この作品を読んでまず感じたのは、りなとともみの会話のリアルさでした。
女子同士の距離感や空気感がとても自然で、軽口を叩き合いながらも互いを支え合っている関係性が会話のテンポからしっかり伝わってきます。毒舌だったり、少し乱暴な言葉遣いだったりするのに、不思議と二人の友情の温度が感じられるところが印象的でした。
第1話では、ともみの浮気発覚から始まり、復讐をどうするかという会話がコミカルなテンポで進んでいきます。
「あそこをちょんぎる」「半ぐれにぼこしてもらう」など、物騒な案が飛び交うのに、どこか笑えてしまうのは二人のやり取りのテンポの良さのおかげだと思います。
その中でもりなは冷静に状況を見ていて、「精神的に来る方法で」という発想に切り替えるあたり、ただの勢いの会話ではなくキャラクターの性格がしっかり表れていると感じました。
第2話では舞台がクラブに移り、こうしという人物も登場します。
ここで見えてくるのは、りながただの友達思いの人物ではなく、少し危うい世界にも慣れているような空気を持ったキャラクターだということでした。
こうしがりなに想いを寄せているのに対して、りなが彼を「便利屋」と表現するところからも、彼女の恋愛観や距離感が垣間見えて興味深かったです。
また、この作品を読んでいてとても気になったのはタイトルです。
『その恋はとても綺麗だった』という言葉からは、どこか純粋で美しい恋の物語を想像します。しかし実際に描かれているのは、浮気、復讐、クラブ、援交といった少し荒れた青春の世界です。
だからこそ、このタイトルが強く印象に残りました。
この少し危うい人間関係や環境の中で、「綺麗な恋」と呼べるものがこの先描かれるのだろうかと自然に想像してしまいます。もしかすると、この荒れた世界の中でたった一つだけ輝くような恋が描かれるのかもしれない、と感じさせるタイトルだと思いました。

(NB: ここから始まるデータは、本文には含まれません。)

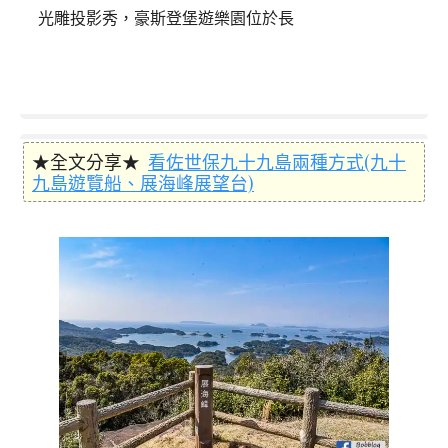
光雕投影秀，豪斯登堡遊樂園位於長
★全文分享★
看佐世保九十九島兩種方式(九十
九島遊覽船、展海峰展望台)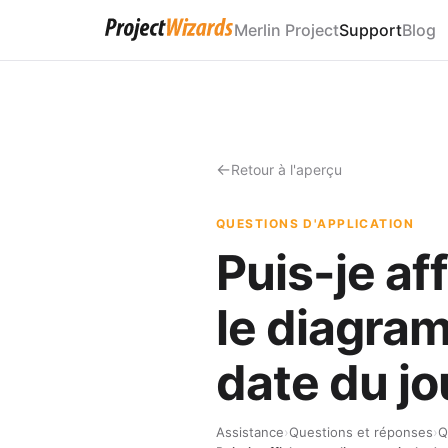
Merlin Project
Support
Blog
Retour à l'aperçu
QUESTIONS D'APPLICATION
Puis-je af
le diagram
date du jo
Assistance
›
Questions et réponses
›
Q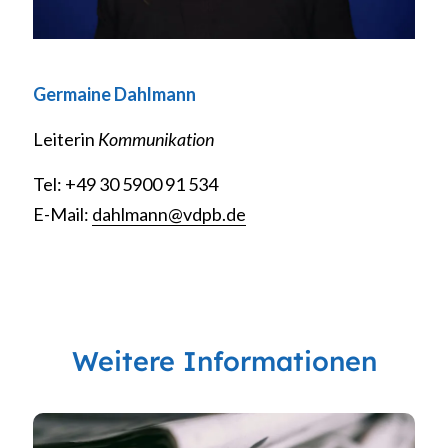
Germaine Dahlmann
Leiterin
Kommunikation
Tel: +49 30 5900 91 534
E-Mail:
dahlmann@vdpb.de
Weitere Informationen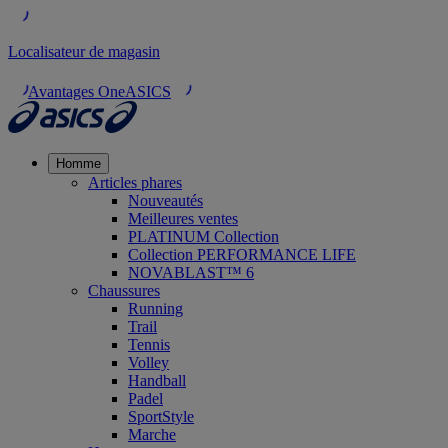
Localisateur de magasin
Avantages OneASICS
Homme
Articles phares
Nouveautés
Meilleures ventes
PLATINUM Collection
Collection PERFORMANCE LIFE
NOVABLAST™ 6
Chaussures
Running
Trail
Tennis
Volley
Handball
Padel
SportStyle
Marche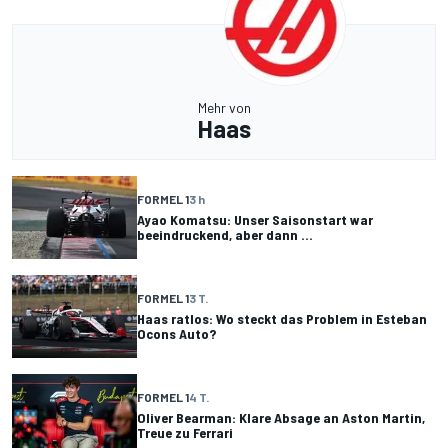
Mehr von
Haas
FORMEL 1
3 h
Ayao Komatsu: Unser Saisonstart war
beeindruckend, aber dann ...
FORMEL 1
3 T.
Haas ratlos: Wo steckt das Problem in Esteban
Ocons Auto?
FORMEL 1
4 T.
Oliver Bearman: Klare Absage an Aston Martin,
Treue zu Ferrari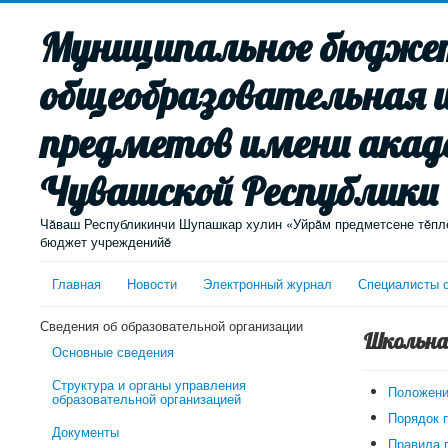
Муниципальное бюджет
общеобразовательная 
предметов имени акад
Чувашской Республики
Чăваш Республикинчи Шупашкар хулин «Уйрăм предметсене тĕплĕ
бюджет учрежденийĕ
Главная
Новости
Электронный журнал
Специалисты 
Сведения об образовательной организации
Школьна
Основные сведения
Структура и органы управления
Положени
образовательной организацией
Порядок 
Документы
Правила 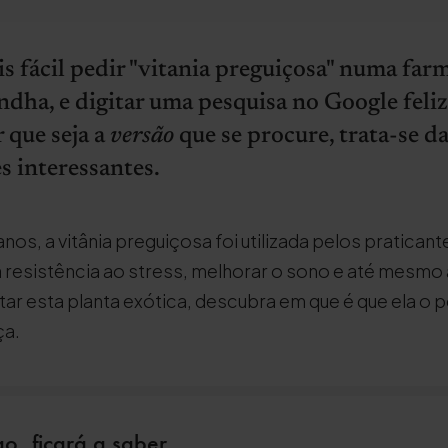
s fácil pedir "vitania preguiçosa" numa far
andha, e digitar uma pesquisa no Google fel
 que seja a
versão
que se procure, trata-se 
 interessantes.
nos, a vitânia preguiçosa foi utilizada pelos pratican
a resistência ao stress, melhorar o sono e até mesmo a 
ar esta planta exótica, descubra em que é que ela o 
ça.
go, ficará a saber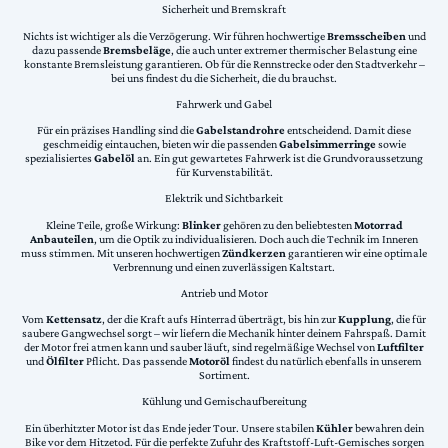
Sicherheit und Bremskraft
Nichts ist wichtiger als die Verzögerung. Wir führen hochwertige
Bremsscheiben
und
dazu passende
Bremsbeläge
, die auch unter extremer thermischer Belastung eine
konstante Bremsleistung garantieren. Ob für die Rennstrecke oder den Stadtverkehr –
bei uns findest du die Sicherheit, die du brauchst.
Fahrwerk und Gabel
Für ein präzises Handling sind die
Gabelstandrohre
entscheidend. Damit diese
geschmeidig eintauchen, bieten wir die passenden
Gabelsimmerringe
sowie
spezialisiertes
Gabelöl
an. Ein gut gewartetes Fahrwerk ist die Grundvoraussetzung
für Kurvenstabilität.
Elektrik und Sichtbarkeit
Kleine Teile, große Wirkung:
Blinker
gehören zu den beliebtesten
Motorrad
Anbauteilen
, um die Optik zu individualisieren. Doch auch die Technik im Inneren
muss stimmen. Mit unseren hochwertigen
Zündkerzen
garantieren wir eine optimale
Verbrennung und einen zuverlässigen Kaltstart.
Antrieb und Motor
Vom
Kettensatz
, der die Kraft aufs Hinterrad überträgt, bis hin zur
Kupplung
, die für
saubere Gangwechsel sorgt – wir liefern die Mechanik hinter deinem Fahrspaß. Damit
der Motor frei atmen kann und sauber läuft, sind regelmäßige Wechsel von
Luftfilter
und
Ölfilter
Pflicht. Das passende
Motoröl
findest du natürlich ebenfalls in unserem
Sortiment.
Kühlung und Gemischaufbereitung
Ein überhitzter Motor ist das Ende jeder Tour. Unsere stabilen
Kühler
bewahren dein
Bike vor dem Hitzetod. Für die perfekte Zufuhr des Kraftstoff-Luft-Gemisches sorgen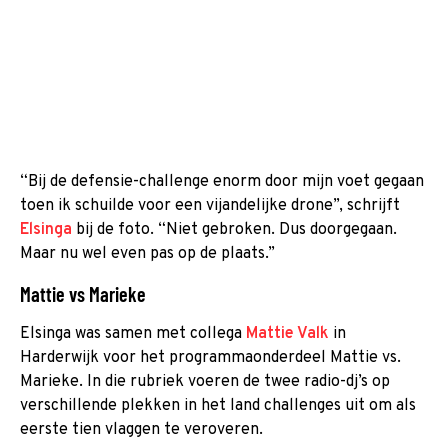
“Bij de defensie-challenge enorm door mijn voet gegaan
toen ik schuilde voor een vijandelijke drone”, schrijft
Elsinga
bij de foto. “Niet gebroken. Dus doorgegaan.
Maar nu wel even pas op de plaats.”
Mattie vs Marieke
Elsinga was samen met collega
Mattie Valk
in
Harderwijk voor het programmaonderdeel Mattie vs.
Marieke. In die rubriek voeren de twee radio-dj’s op
verschillende plekken in het land challenges uit om als
eerste tien vlaggen te veroveren.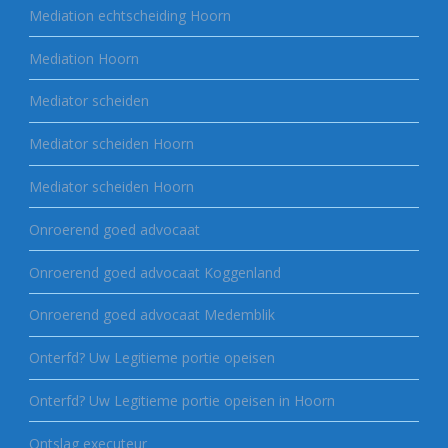
Mediation echtscheiding Hoorn
Mediation Hoorn
Mediator scheiden
Mediator scheiden Hoorn
Mediator scheiden Hoorn
Onroerend goed advocaat
Onroerend goed advocaat Koggenland
Onroerend goed advocaat Medemblik
Onterfd? Uw Legitieme portie opeisen
Onterfd? Uw Legitieme portie opeisen in Hoorn
Ontslag executeur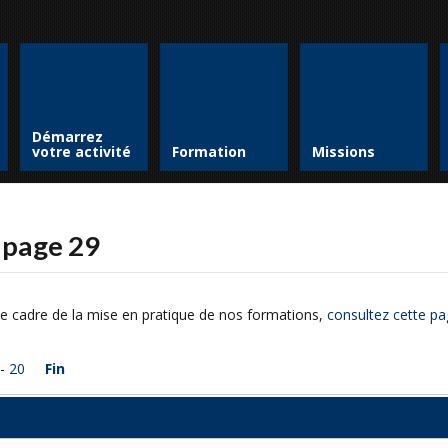
Démarrez
votre activité
Formation
Missions
- page 29
e cadre de la mise en pratique de nos formations,
consultez cette pa
-
20
Fin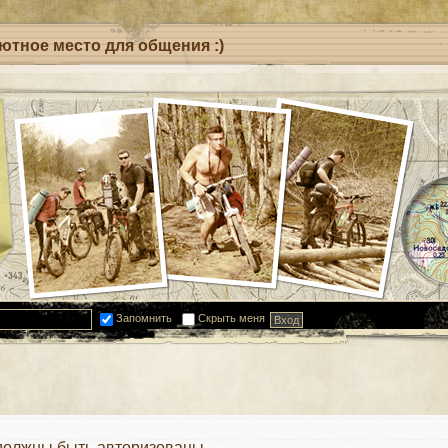
уютное место для общения :)
Запомнить
Скрыть меня
должны быть авторизованы.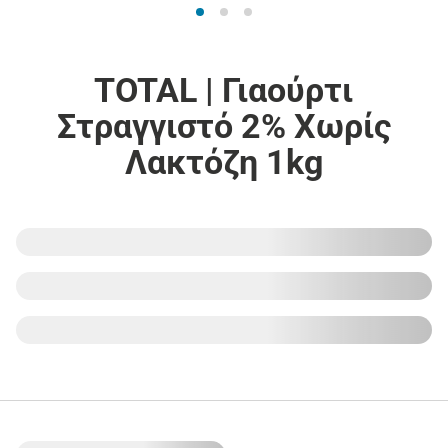
TOTAL | Γιαούρτι
Στραγγιστό 2% Χωρίς
Λακτόζη 1kg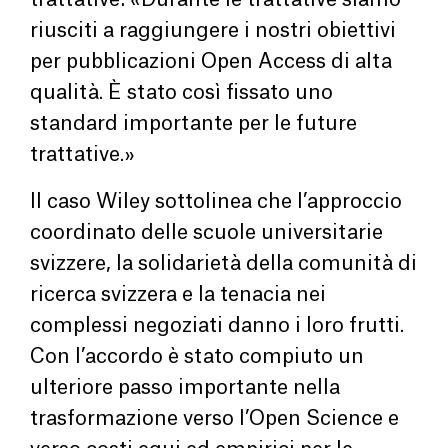
trattative: «Durante le trattative siamo
riusciti a raggiungere i nostri obiettivi
per pubblicazioni Open Access di alta
qualità. È stato così fissato uno
standard importante per le future
trattative.»
Il caso Wiley sottolinea che l’approccio
coordinato delle scuole universitarie
svizzere, la solidarietà della comunità di
ricerca svizzera e la tenacia nei
complessi negoziati danno i loro frutti.
Con l’accordo è stato compiuto un
ulteriore passo importante nella
trasformazione verso l’Open Science e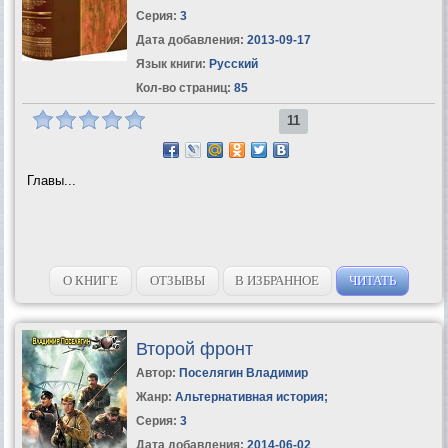
Серия:
3
Дата добавления:
2013-09-17
Язык книги:
Русский
Кол-во страниц:
85
11
Главы...
О КНИГЕ
ОТЗЫВЫ
В ИЗБРАННОЕ
ЧИТАТЬ
Второй фронт
Автор:
Поселягин Владимир
Жанр:
Альтернативная история
;
Серия:
3
Дата добавления:
2014-06-02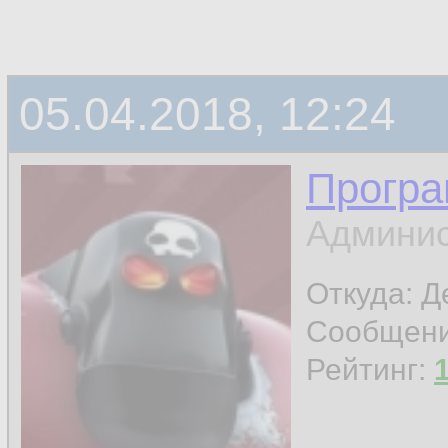
05.04.2018, 12:24
Програ
Админис
Откуда: 
Сообщен
Рейтинг: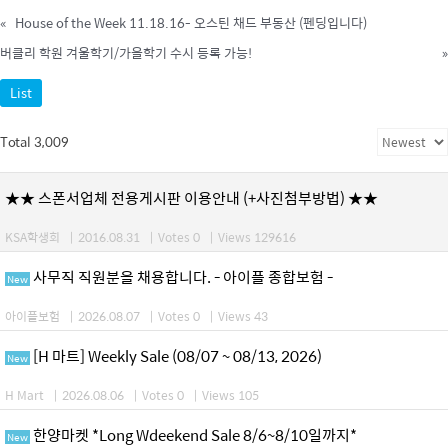
«
House of the Week 11.18.16- 오스틴 채드 부동산 (펜딩입니다)
버클리 학원 겨울학기/가을학기 수시 등록 가능!
»
List
Total 3,009
★★ 스폰서업체 전용게시판 이용안내 (+사진첨부방법) ★★
KSA학생회
|
2016.08.31
|
Votes 0
|
Views 129616
사무직 직원분을 채용합니다. - 아이플 종합보험 -
New
아이플보험
|
2026.08.07
|
Votes 0
|
Views 43
[H 마트] Weekly Sale (08/07 ~ 08/13, 2026)
New
H Mart
|
2026.08.06
|
Votes 0
|
Views 105
한양마켓 *Long Wdeekend Sale 8/6~8/10일까지*
New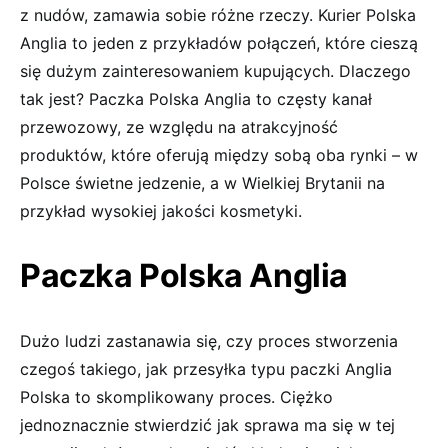
z nudów, zamawia sobie różne rzeczy. Kurier Polska
Anglia to jeden z przykładów połączeń, które cieszą
się dużym zainteresowaniem kupujących. Dlaczego
tak jest? Paczka Polska Anglia to częsty kanał
przewozowy, ze względu na atrakcyjność
produktów, które oferują między sobą oba rynki – w
Polsce świetne jedzenie, a w Wielkiej Brytanii na
przykład wysokiej jakości kosmetyki.
Paczka Polska Anglia
Dużo ludzi zastanawia się, czy proces stworzenia
czegoś takiego, jak przesyłka typu paczki Anglia
Polska to skomplikowany proces. Ciężko
jednoznacznie stwierdzić jak sprawa ma się w tej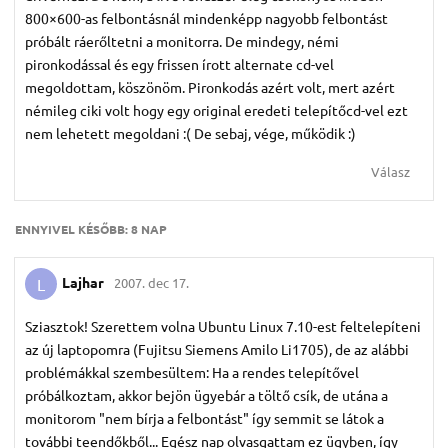
800×600-as felbontásnál mindenképp nagyobb felbontást
próbált ráerőltetni a monitorra. De mindegy, némi
pironkodással és egy frissen írott alternate cd-vel
megoldottam, köszönöm. Pironkodás azért volt, mert azért
némileg ciki volt hogy egy original eredeti telepítőcd-vel ezt
nem lehetett megoldani :( De sebaj, vége, működik :)
Válasz
ENNYIVEL KÉSŐBB:
8 NAP
Lajhar
2007. dec 17.
L
Sziasztok! Szerettem volna Ubuntu Linux 7.10-est feltelepíteni
az új laptopomra (Fujitsu Siemens Amilo Li1705), de az alábbi
problémákkal szembesültem: Ha a rendes telepítővel
próbálkoztam, akkor bejön ügyebár a töltő csík, de utána a
monitorom "nem bírja a felbontást" így semmit se látok a
további teendőkből... Egész nap olvasgattam ez ügyben, így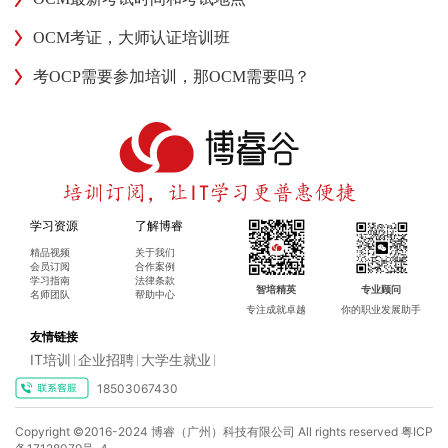
OCM考证，大师认证培训班
考OCP需要参加培训，那OCM需要吗？
学习资源
了解博睿
精品视频
关于我们
会员订阅
合作案例
学习指南
法律条款
智培精英
专业顾问
名师团队
帮助中心
专注成就卓越
你的职业发展助手
友情链接
IT培训
企业招聘
大学生就业
|
|
|
18503067430
Copyright ©2016-2024 博睿（广州）科技有限公司 All rights reserved
粤ICP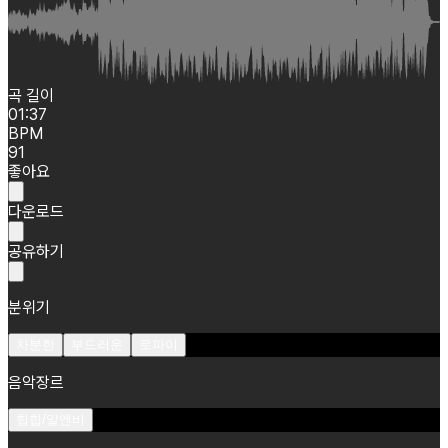
곡 길이
01:37
BPM
91
좋아요
다운로드
공유하기
분위기
차분한
부드러운
로파이
음악장르
힙합/알앤비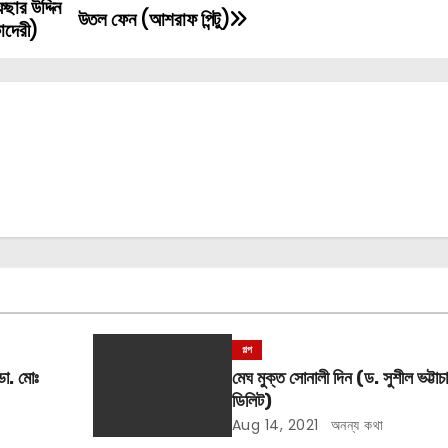
ছার উদ্দিন
উতল ফেন (আশরাফ পিন্টু)
কাদেরী)
গল্প
ডা. মোঃ
মেঘ মুক্ত সোনালী দিন (ড. সুশীল ভট্টাচার
ডিলিট)
Aug 14, 2021
অনন্য কথা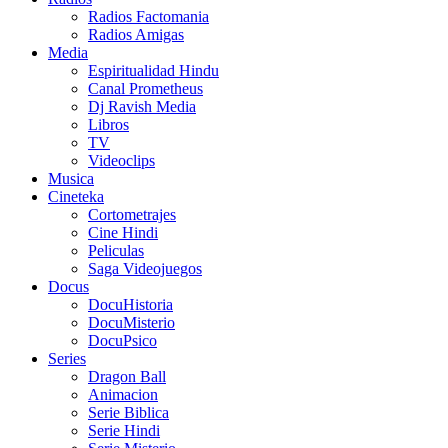
Radios Factomania
Radios Amigas
Media
Espiritualidad Hindu
Canal Prometheus
Dj Ravish Media
Libros
TV
Videoclips
Musica
Cineteka
Cortometrajes
Cine Hindi
Peliculas
Saga Videojuegos
Docus
DocuHistoria
DocuMisterio
DocuPsico
Series
Dragon Ball
Animacion
Serie Biblica
Serie Hindi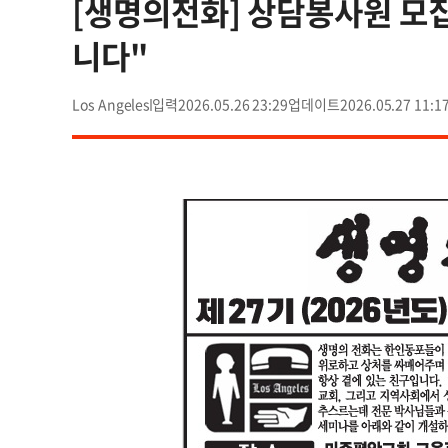
[생명의전화] 상담봉사원 모
니다"
Los Angeles
2026.05.26 23:29
2026.05.27 11:1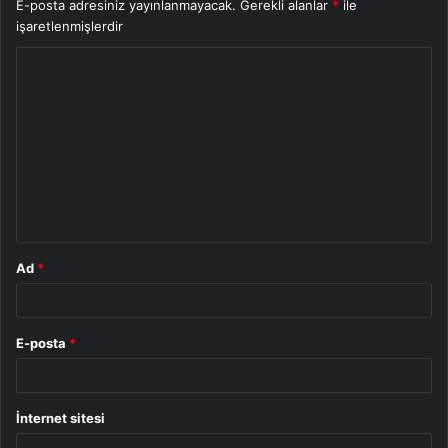
E-posta adresiniz yayınlanmayacak.
Gerekli alanlar
*
ile
işaretlenmişlerdir
Y
o
r
u
m
*
Ad
*
E-posta
*
İnternet sitesi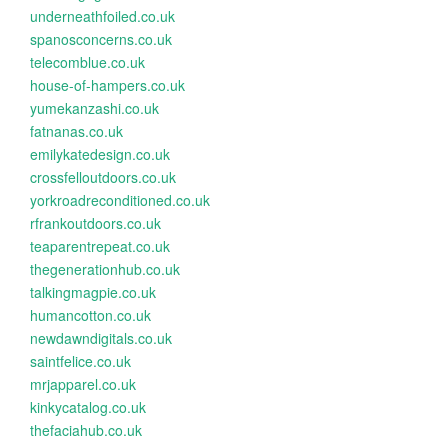
underneathfoiled.co.uk
spanosconcerns.co.uk
telecomblue.co.uk
house-of-hampers.co.uk
yumekanzashi.co.uk
fatnanas.co.uk
emilykatedesign.co.uk
crossfelloutdoors.co.uk
yorkroadreconditioned.co.uk
rfrankoutdoors.co.uk
teaparentrepeat.co.uk
thegenerationhub.co.uk
talkingmagpie.co.uk
humancotton.co.uk
newdawndigitals.co.uk
saintfelice.co.uk
mrjapparel.co.uk
kinkycatalog.co.uk
thefaciahub.co.uk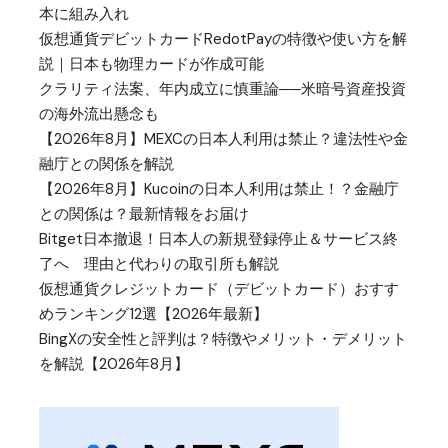
本に組み入れ
仮想通貨デビットカードRedotPayの特徴や使い方を解
説｜日本も物理カードが作成可能
クラリティ法案、年内成立に慎重論──米暗号資産投資
の海外流出懸念も
【2026年8月】MEXCの日本人利用は禁止？違法性や金
融庁との関係を解説
【2026年8月】Kucoinの日本人利用は禁止！？金融庁
との関係は？最新情報をお届け
Bitget日本撤退！日本人の新規登録停止＆サービス終
了へ 理由と代わりの取引所も解説
仮想通貨クレジットカード（デビットカード）おすす
めランキング12選【2026年最新】
BingXの安全性と評判は？特徴やメリット・デメリット
を解説【2026年8月】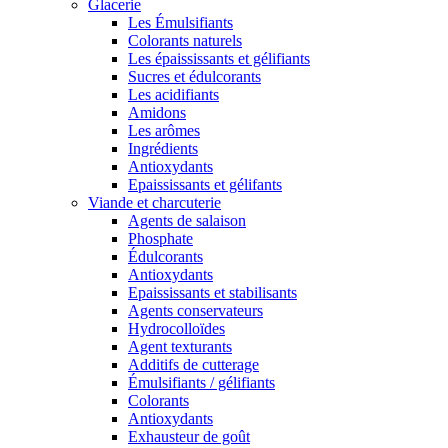
Glacerie
Les Émulsifiants
Colorants naturels
Les épaississants et gélifiants
Sucres et édulcorants
Les acidifiants
Amidons
Les arômes
Ingrédients
Antioxydants
Epaississants et gélifants
Viande et charcuterie
Agents de salaison
Phosphate
Édulcorants
Antioxydants
Epaississants et stabilisants
Agents conservateurs
Hydrocolloïdes
Agent texturants
Additifs de cutterage
Émulsifiants / gélifiants
Colorants
Antioxydants
Exhausteur de goût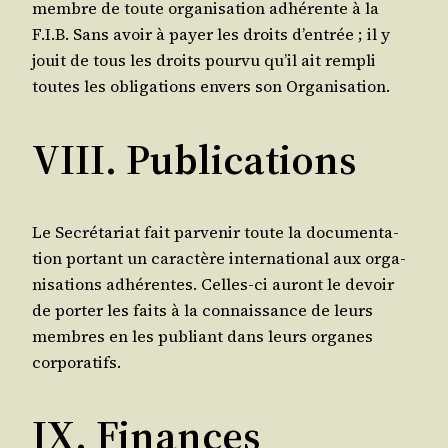
membre de toute orga­ni­sa­tion adhé­rente à la
F.I.B. Sans avoir à payer les droits d’en­trée ; il y
jouit de tous les droits pour­vu qu’il ait rem­pli
toutes les obli­ga­tions envers son Organisation.
VIII. Publications
Le Secré­ta­riat fait par­ve­nir toute la docu­men­ta­
tion por­tant un carac­tère inter­na­tio­nal aux orga­
ni­sa­tions adhé­rentes. Celles-ci auront le devoir
de por­ter les faits à la connais­sance de leurs
membres en les publiant dans leurs organes
corporatifs.
IX. Finances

現時点では物語はまだ導入段階で、まさきとの対決や、りなの恋、そしてタイトルにある「綺麗な恋」がどのように描かれていくのかはこれからという印象です。
それだけに、二人の友情がこの先どんな形で変わっていくのか、そしてこの世界の中でどんな恋が生まれるのか、とても気になるところです。
会話中心でテンポよく進むストーリーと、リアルな人物関係の空気感がとても魅力的な作品だと思いました。
もしこの物語の続きを読むことができるなら、ぜひ読んでみたいと感じています。